This, however, didn't stop BlackBerry from firing Richard Piasentin, who served as the company's vice president of sales. Investors learned Wednesday morning that Piasentin was the first of possibly many more casualties of the poor traction seen in BlackBerry's new BB10 devices. Interestingly, BlackBerry wasted no time throwing one of its key executives under the bus while simultaneously pleading to investors for more time.
Piasentin is one of several more midlevel managers that the company plans to axe as part of the company's continued restructuring efforts, which so far seen as much as 5,000 layoffs over the past fiscal year. This would indicate, however, that "phase one" is not yet over. And there is some overlap with "phase two." Investors have to wonder whether the company's turnaround plans are indeed on track as management claims.
At the shareholder meeting, management also used terms like "build and invest in the future" and talked about focusing on "vertical specific opportunities." These were certainly interesting choices of words. Aside from the fact that management stopped short of offering any sort of detail regarding these ideals, I can't ignore that there is nothing in BlackBerry's DNA that suggests that this company is able to execute to produce shareholder value.
What also stood out during the meeting was that Heins said:
"While many will judge our short-term success on unit sales in a single quarter, we are not a device-only company. Creating value for shareholders does not involve being everything to everyone."

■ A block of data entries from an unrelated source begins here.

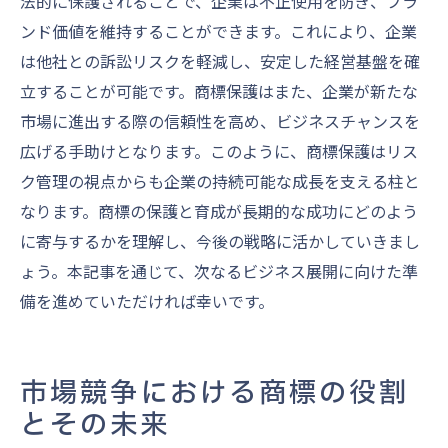
法的に保護されることで、企業は不正使用を防ぎ、ブラ
ンド価値を維持することができます。これにより、企業
は他社との訴訟リスクを軽減し、安定した経営基盤を確
立することが可能です。商標保護はまた、企業が新たな
市場に進出する際の信頼性を高め、ビジネスチャンスを
広げる手助けとなります。このように、商標保護はリス
ク管理の視点からも企業の持続可能な成長を支える柱と
なります。商標の保護と育成が長期的な成功にどのよう
に寄与するかを理解し、今後の戦略に活かしていきまし
ょう。本記事を通じて、次なるビジネス展開に向けた準
備を進めていただければ幸いです。
市場競争における商標の役割
とその未来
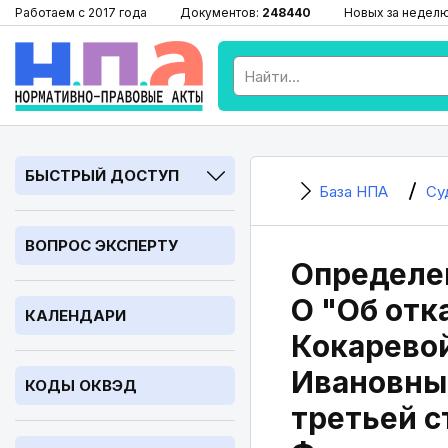
Работаем с 2017 года
Документов:
248440
Новых за недел
БЫСТРЫЙ ДОСТУП
База НПА
Су
ВОПРОС ЭКСПЕРТУ
Определен
О "Об отк
КАЛЕНДАРИ
Кокарево
Ивановны 
КОДЫ ОКВЭД
третьей с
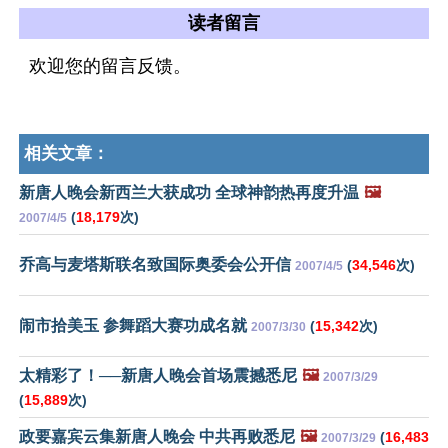
读者留言
欢迎您的留言反馈。
相关文章：
新唐人晚会新西兰大获成功 全球神韵热再度升温
🖼️
(
18,179
次)
2007/4/5
乔高与麦塔斯联名致国际奥委会公开信
(
34,546
次)
2007/4/5
闹市拾美玉 参舞蹈大赛功成名就
(
15,342
次)
2007/3/30
太精彩了！──新唐人晚会首场震撼悉尼
🖼️
2007/3/29
(
15,889
次)
政要嘉宾云集新唐人晚会 中共再败悉尼
🖼️
(
16,483
2007/3/29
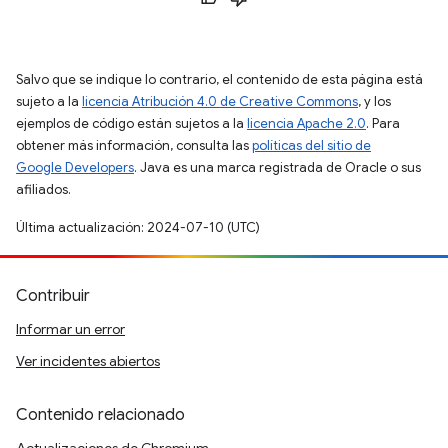
Salvo que se indique lo contrario, el contenido de esta página está
sujeto a la
licencia Atribución 4.0 de Creative Commons
, y los
ejemplos de código están sujetos a la
licencia Apache 2.0
. Para
obtener más información, consulta las
políticas del sitio de
Google Developers
. Java es una marca registrada de Oracle o sus
afiliados.
Última actualización: 2024-07-10 (UTC)
Contribuir
Informar un error
Ver incidentes abiertos
Contenido relacionado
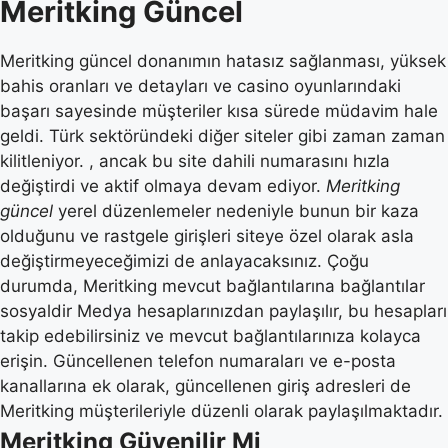
Meritking Güncel
Meritking güncel donanımın hatasız sağlanması, yüksek
bahis oranları ve detayları ve casino oyunlarındaki
başarı sayesinde müşteriler kısa sürede müdavim hale
geldi. Türk sektöründeki diğer siteler gibi zaman zaman
kilitleniyor. , ancak bu site dahili numarasını hızla
değiştirdi ve aktif olmaya devam ediyor.
Meritking
güncel
yerel düzenlemeler nedeniyle bunun bir kaza
olduğunu ve rastgele girişleri siteye özel olarak asla
değiştirmeyeceğimizi de anlayacaksınız. Çoğu
durumda, Meritking mevcut bağlantılarına bağlantılar
sosyaldir Medya hesaplarınızdan paylaşılır, bu hesapları
takip edebilirsiniz ve mevcut bağlantılarınıza kolayca
erişin. Güncellenen telefon numaraları ve e-posta
kanallarına ek olarak, güncellenen giriş adresleri de
Meritking müşterileriyle düzenli olarak paylaşılmaktadır.
Meritking Güvenilir Mi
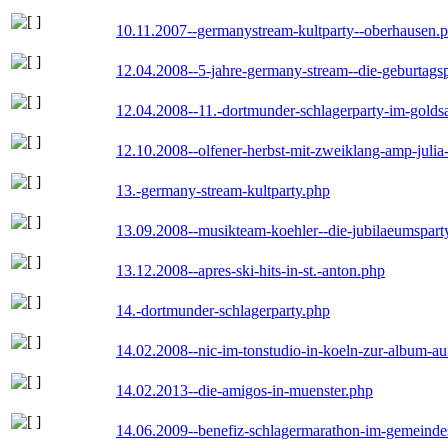
10.11.2007--germanystream-kultparty--oberhausen.
12.04.2008--5-jahre-germany-stream--die-geburtags
12.04.2008--11.-dortmunder-schlagerparty-im-goldsa
12.10.2008--olfener-herbst-mit-zweiklang-amp-julia
13.-germany-stream-kultparty.php
13.09.2008--musikteam-koehler--die-jubilaeumspart
13.12.2008--apres-ski-hits-in-st.-anton.php
14.-dortmunder-schlagerparty.php
14.02.2008--nic-im-tonstudio-in-koeln-zur-album-a
14.02.2013--die-amigos-in-muenster.php
14.06.2009--benefiz-schlagermarathon-im-gemeindes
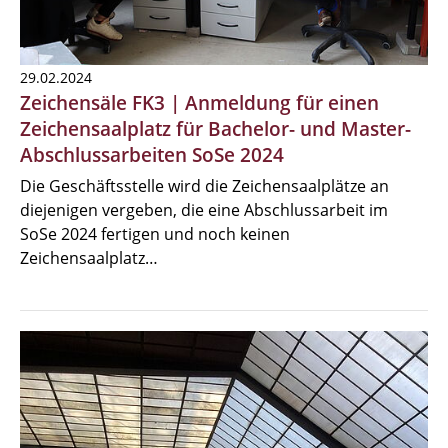
29.02.2024
Zeichensäle FK3 | Anmeldung für einen
Zeichensaalplatz für Bachelor- und Master-
Abschlussarbeiten SoSe 2024
Die Geschäftsstelle wird die Zeichensaalplätze an
diejenigen vergeben, die eine Abschlussarbeit im
SoSe 2024 fertigen und noch keinen
Zeichensaalplatz…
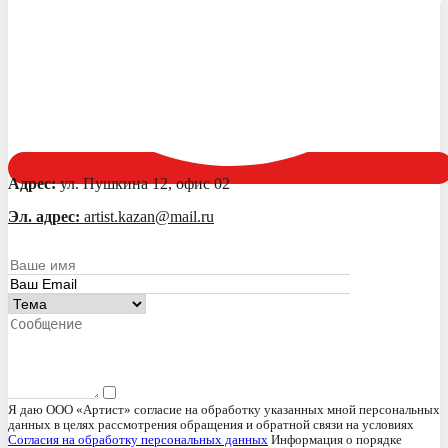
Адрес:
ул. Пушкина 12, офис 02
Эл. адрес:
artist.kazan@mail.ru
Я даю ООО «Артист» согласие на обработку указанных мной персональных
данных в целях рассмотрения обращения и обратной связи на условиях
Согласия на обработку персональных данных
Информация о порядке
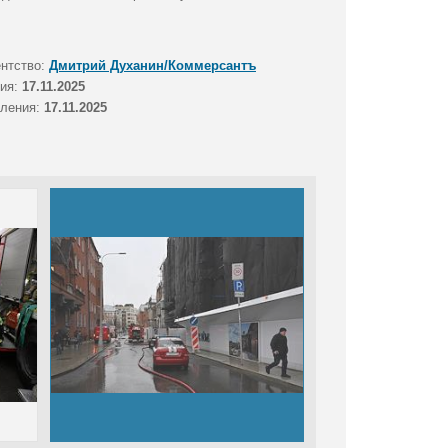
ентство:
Дмитрий Духанин/Коммерсантъ
тия:
17.11.2025
вления:
17.11.2025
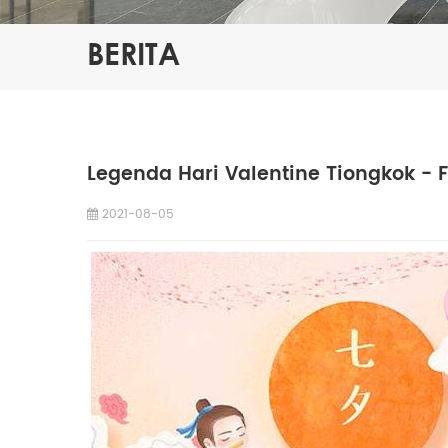
BERITA
Legenda Hari Valentine Tiongkok - Fe
2021-08-05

Admittedly, suggesting that "We are not a device-only company" was the statement that caught my attention. This is while offering a glimpse into "phase three," suggesting that the company will be a type of mobile integrator -- offering secure mobile computing platform for a variety of endpoints. Again, Heins didn't go into much detail. But it implies a new focus -- reminiscent of when Apple's CEO Tim Cook suggested that Apple was a software company.
Since Cook's statement, Apple rededicated itself to services -- launching iTunes Radio, a redesigned iOS 7 and launching Siri in automobile dashboards. If BlackBerry is able to offset its hardware weakness by focusing on services, then the company has a chance.
This could be viewed as subjective interpretation, but it certainly seems as if BlackBerry has finally shunned its former stance of "we know best." While it's still frustrating to see the company's self-inflicted wounds, management nonetheless seems more willing to make adjustments and explore new ideas. In that regard, Heins does deserve more time. But it's running out.